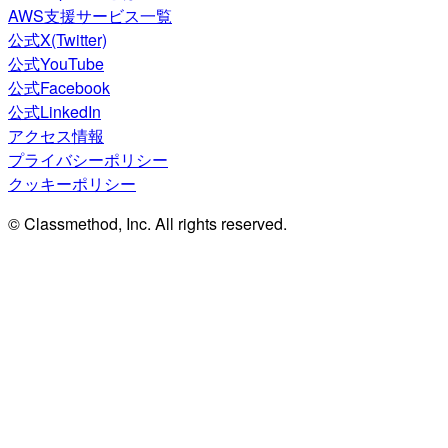
AWS支援サービス一覧
公式X(Twitter)
公式YouTube
公式Facebook
公式LinkedIn
アクセス情報
プライバシーポリシー
クッキーポリシー
© Classmethod, Inc. All rights reserved.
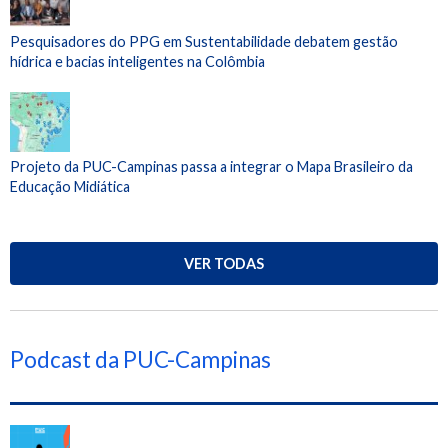
Pesquisadores do PPG em Sustentabilidade debatem gestão
hídrica e bacias inteligentes na Colômbia
Projeto da PUC-Campinas passa a integrar o Mapa Brasileiro da
Educação Midiática
VER TODAS
Podcast da PUC-Campinas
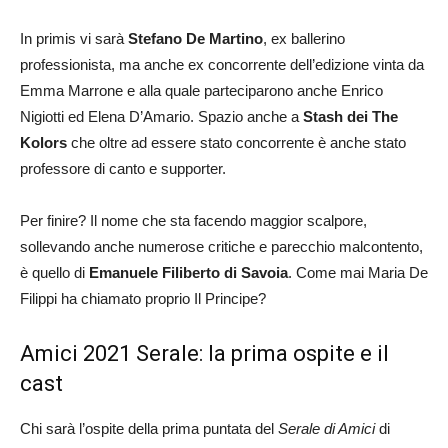
In primis vi sarà
Stefano De Martino
, ex ballerino
professionista, ma anche ex concorrente dell’edizione vinta da
Emma Marrone e alla quale parteciparono anche Enrico
Nigiotti ed Elena D’Amario. Spazio anche a
Stash dei The
Kolors
che oltre ad essere stato concorrente è anche stato
professore di canto e supporter.
Per finire? Il nome che sta facendo maggior scalpore,
sollevando anche numerose critiche e parecchio malcontento,
è quello di
Emanuele Filiberto di Savoia
. Come mai Maria De
Filippi ha chiamato proprio Il Principe?
Amici 2021 Serale: la prima ospite e il
cast
Chi sarà l’ospite della prima puntata del
Serale di Amici
di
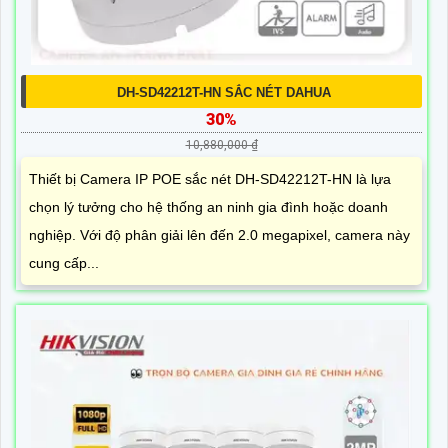
DH-SD42212T-HN SẮC NÉT DAHUA
30%
10,880,000 ₫
Thiết bị Camera IP POE sắc nét DH-SD42212T-HN là lựa
chọn lý tưởng cho hệ thống an ninh gia đình hoặc doanh
nghiệp. Với độ phân giải lên đến 2.0 megapixel, camera này
cung cấp...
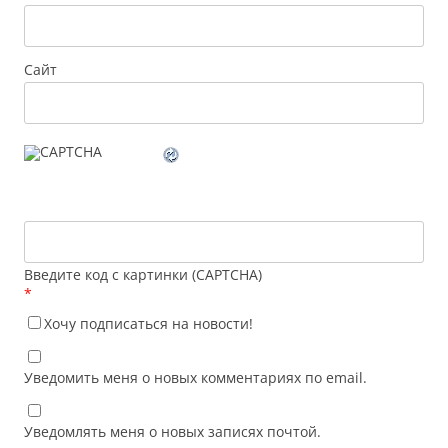
Сайт
Введите код с картинки (CAPTCHA)
*
Хочу подписаться на новости!
Уведомить меня о новых комментариях по email.
Уведомлять меня о новых записях почтой.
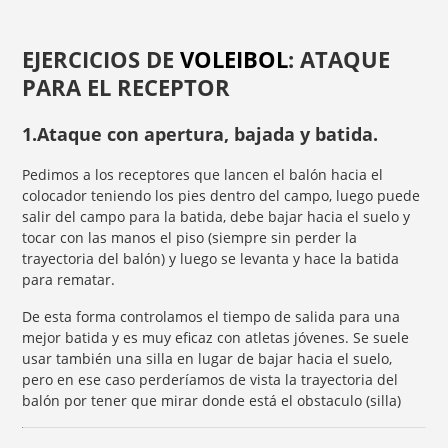
EJERCICIOS DE
VOLEIBOL
: ATAQUE
PARA EL RECEPTOR
1.Ataque con apertura, bajada y batida.
Pedimos a los receptores que lancen el balón hacia el
colocador teniendo los pies dentro del campo, luego puede
salir del campo para la batida, debe bajar hacia el suelo y
tocar con las manos el piso (siempre sin perder la
trayectoria del balón) y luego se levanta y hace la batida
para rematar.
De esta forma controlamos el tiempo de salida para una
mejor batida y es muy eficaz con atletas jóvenes. Se suele
usar también una silla en lugar de bajar hacia el suelo,
pero en ese caso perderíamos de vista la trayectoria del
balón por tener que mirar donde está el obstaculo (silla)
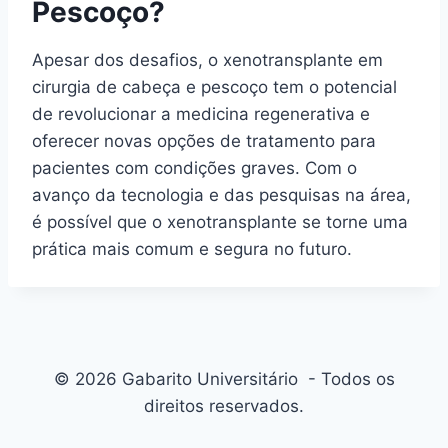
Pescoço?
Apesar dos desafios, o xenotransplante em
cirurgia de cabeça e pescoço tem o potencial
de revolucionar a medicina regenerativa e
oferecer novas opções de tratamento para
pacientes com condições graves. Com o
avanço da tecnologia e das pesquisas na área,
é possível que o xenotransplante se torne uma
prática mais comum e segura no futuro.
© 2026 Gabarito Universitário - Todos os
direitos reservados.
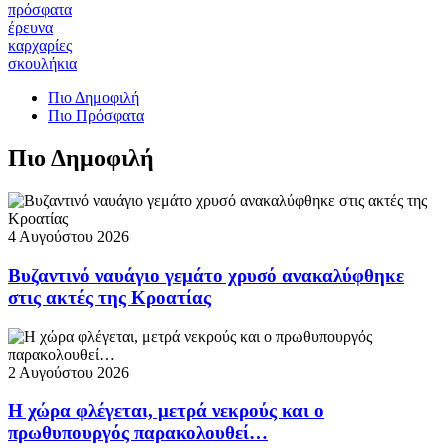
πρόσφατα
έρευνα
καρχαρίες
σκουλήκια
Πιο Δημοφιλή
Πιο Πρόσφατα
Πιο Δημοφιλή
4 Αυγούστου 2026
Βυζαντινό ναυάγιο γεμάτο χρυσό ανακαλύφθηκε
στις ακτές της Κροατίας
2 Αυγούστου 2026
Η χώρα φλέγεται, μετρά νεκρούς και ο
πρωθυπουργός παρακολουθεί…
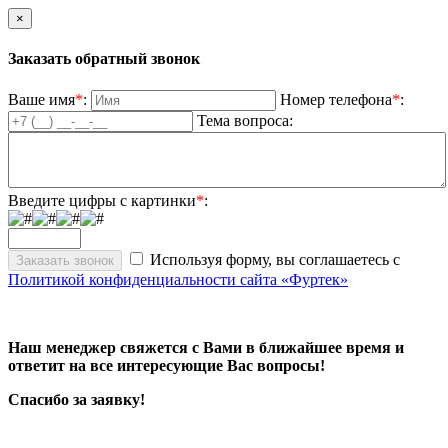
×
Заказать обратный звонок
Ваше имя
*
:
Номер телефона
*
:
Тема вопроса:
Введите цифры с картинки
*
:
Используя форму, вы соглашаетесь с
Политикой конфиденциальности сайта «Фуртек»
Наш менеджер свяжется с Вами в ближайшее время и
ответит на все интересующие Вас вопросы!
Спасибо за заявку!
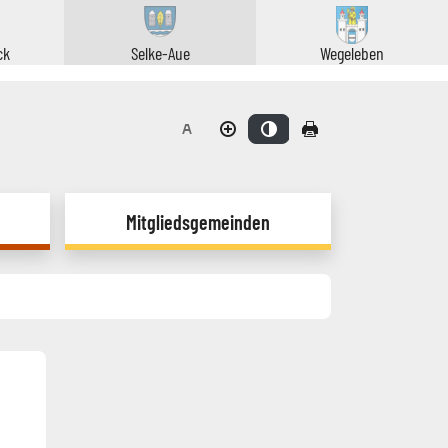
ck
Selke-Aue
Wegeleben
haltfläche
Mitgliedsgemeinden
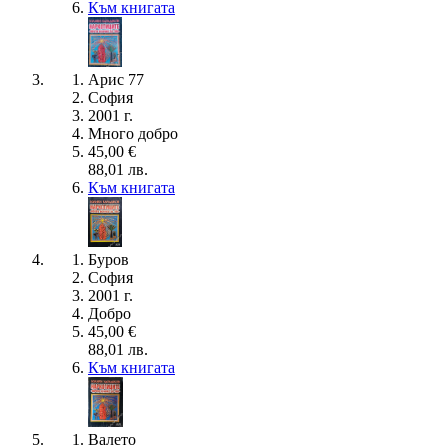
Към книгата
Арис 77
София
2001 г.
Много добро
45,00 €
88,01 лв.
Към книгата
Буров
София
2001 г.
Добро
45,00 €
88,01 лв.
Към книгата
Валето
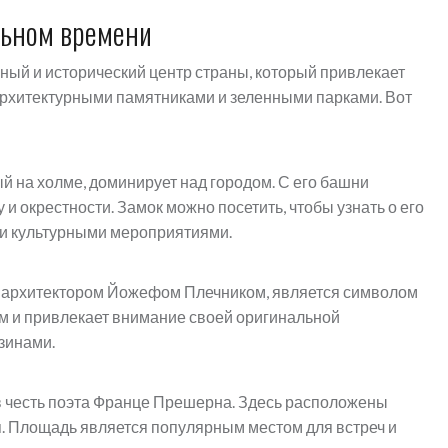
льном времени
рный и исторический центр страны, который привлекает
рхитектурными памятниками и зеленными парками. Вот
 на холме, доминирует над городом. С его башни
 окрестности. Замок можно посетить, чтобы узнать о его
 и культурными мероприятиями.
й архитектором Йожефом Плечником, является символом
ым и привлекает внимание своей оригинальной
зинами.
 честь поэта Франце Прешерна. Здесь расположены
. Площадь является популярным местом для встреч и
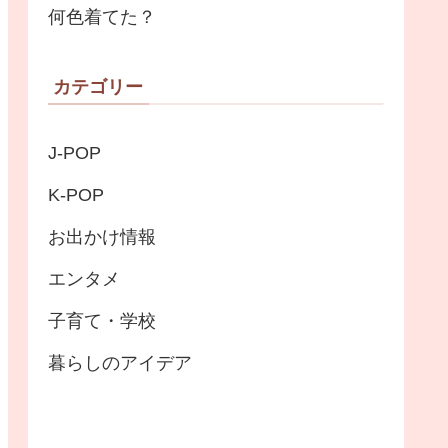
何色着てた？
カテゴリー
J-POP
K-POP
お出かけ情報
エンタメ
子育て・学校
暮らしのアイデア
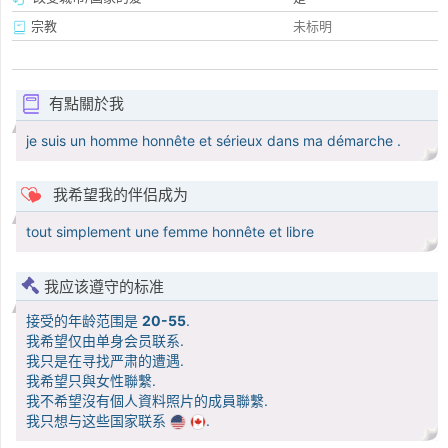
宗教
未标明
有點關於我
je suis un homme honnête et sérieux dans ma démarche .
我希望我的伴侣成为
tout simplement une femme honnête et libre
我应该遵守的标准
接受的年龄范围是
20-55
.
我希望仅由单身会员联系.
我只是在寻找严肃的遭遇.
我希望只與女性聯繫.
我不希望沒有個人資料照片的成員聯繫.
我只想与这些国家联系
.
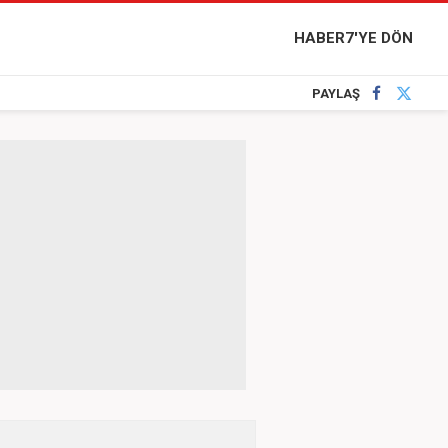
HABER7'YE DÖN
PAYLAŞ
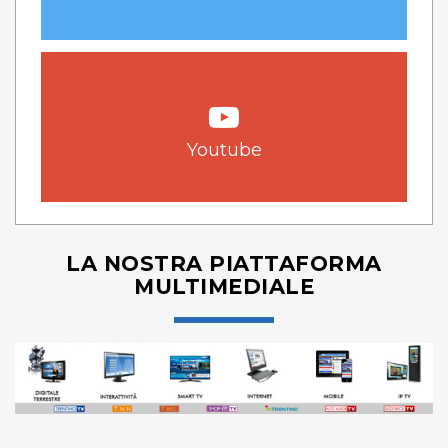
Youtube
LA NOSTRA PIATTAFORMA
MULTIMEDIALE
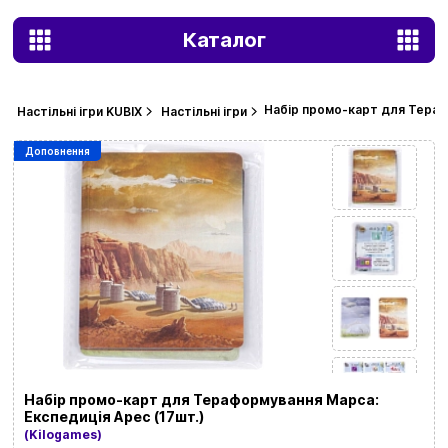
Каталог
Набір промо-карт для Тераф
Настільні ігри KUBIX
Настільні ігри
Доповнення
Набір промо-карт для Тераформування Марса:
Експедиція Арес (17шт.)
(Kilogames)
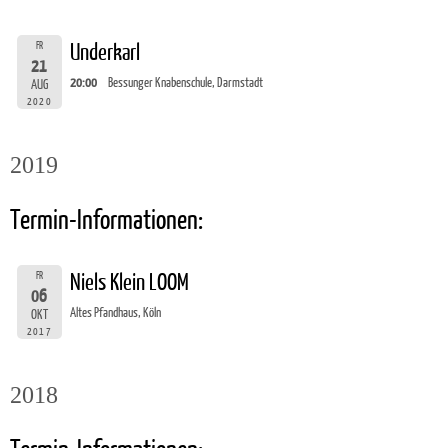
FR
Underkarl
21
20:00
Bessunger Knabenschule, Darmstadt
AUG
2020
2019
Termin-Informationen:
FR
Niels Klein LOOM
06
Altes Pfandhaus, Köln
OKT
2017
2018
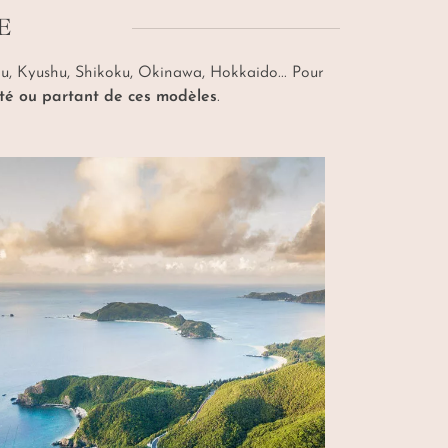
E
shu, Kyushu, Shikoku, Okinawa, Hokkaido... Pour
té ou partant de ces modèles
.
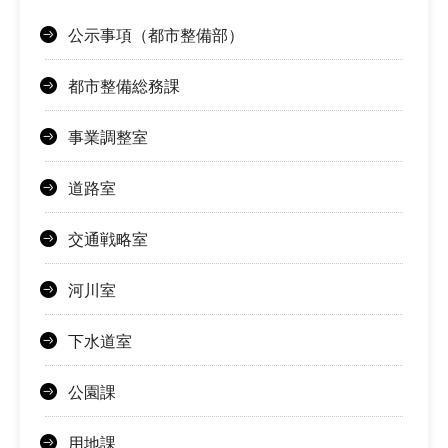
公示事項（都市整備部）
都市整備総務課
事業調整室
道路室
交通戦略室
河川室
下水道室
公園課
用地課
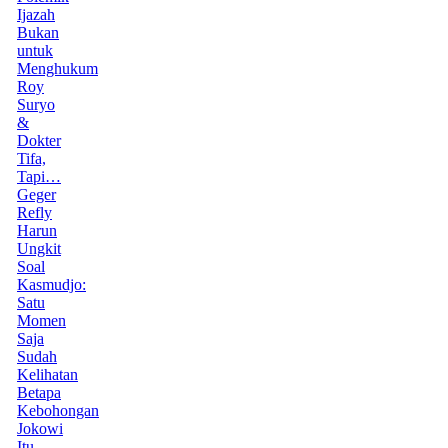
Ijazah
Bukan
untuk
Menghukum
Roy
Suryo
&
Dokter
Tifa,
Tapi…
Geger
Refly
Harun
Ungkit
Soal
Kasmudjo:
Satu
Momen
Saja
Sudah
Kelihatan
Betapa
Kebohongan
Jokowi
Itu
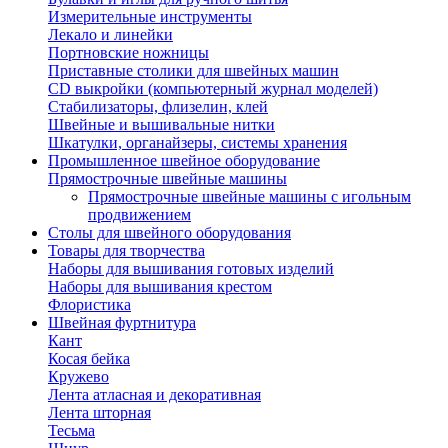
Измерительные инструменты
Лекало и линейки
Портновские ножницы
Приставные столики для швейных машин
СD выкройки (компьютерный журнал моделей)
Стабилизаторы, флизелин, клей
Швейные и вышивальные нитки
Шкатулки, органайзеры, системы хранения
Промышленное швейное оборудование
Прямострочные швейные машины
Прямострочные швейные машины с игольным
продвижением
Столы для швейного оборудования
Товары для творчества
Наборы для вышивания готовых изделий
Наборы для вышивания крестом
Флористика
Швейная фуртнитура
Кант
Косая бейка
Кружево
Лента aтласная и декоративная
Лента шторная
Тесьма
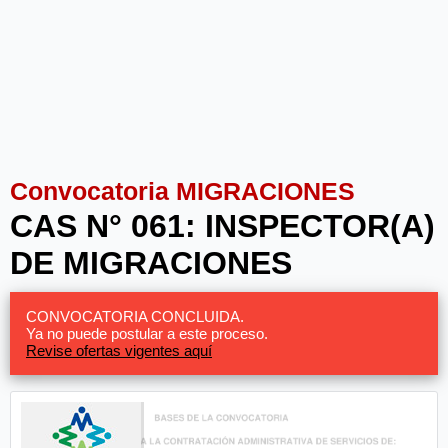
Convocatoria MIGRACIONES
CAS N° 061: INSPECTOR(A)
DE MIGRACIONES
CONVOCATORIA CONCLUIDA.
Ya no puede postular a este proceso.
Revise ofertas vigentes aquí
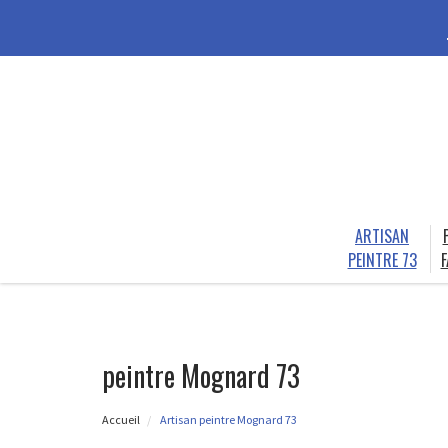
ARTISAN
PEINTRE 73
F
peintre Mognard 73
Accueil
Artisan peintre Mognard 73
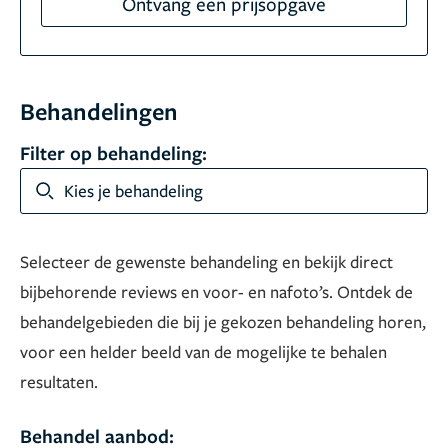
Ontvang een prijsopgave
Behandelingen
Filter op behandeling:
Kies je behandeling
Selecteer de gewenste behandeling en bekijk direct
bijbehorende reviews en voor- en nafoto’s. Ontdek de
behandelgebieden die bij je gekozen behandeling horen,
voor een helder beeld van de mogelijke te behalen
resultaten.
Behandel aanbod:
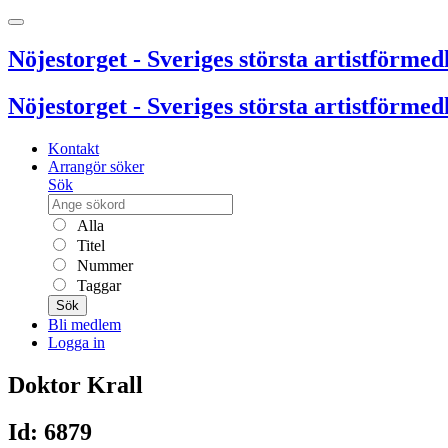
Nöjestorget - Sveriges största artistförmedl
Nöjestorget - Sveriges största artistförmedl
Kontakt
Arrangör söker
Sök
Alla
Titel
Nummer
Taggar
Sök
Bli medlem
Logga in
Doktor Krall
Id: 6879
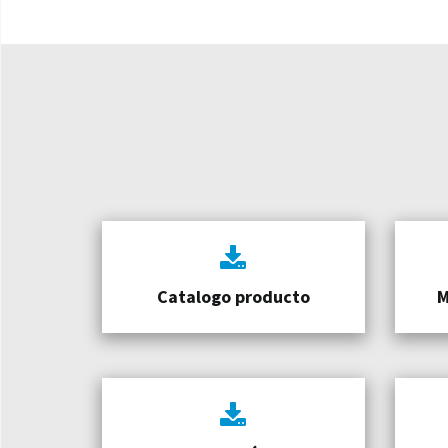
Catalogo producto
M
------------------------------------------------------------------------
What the exercise asks: When a line in the data holds the word "bajar", show that line.

Solved problem:
salir del campo para la batida, debe bajar hacia el suelo y
usar también una silla en lugar de bajar hacia el suelo,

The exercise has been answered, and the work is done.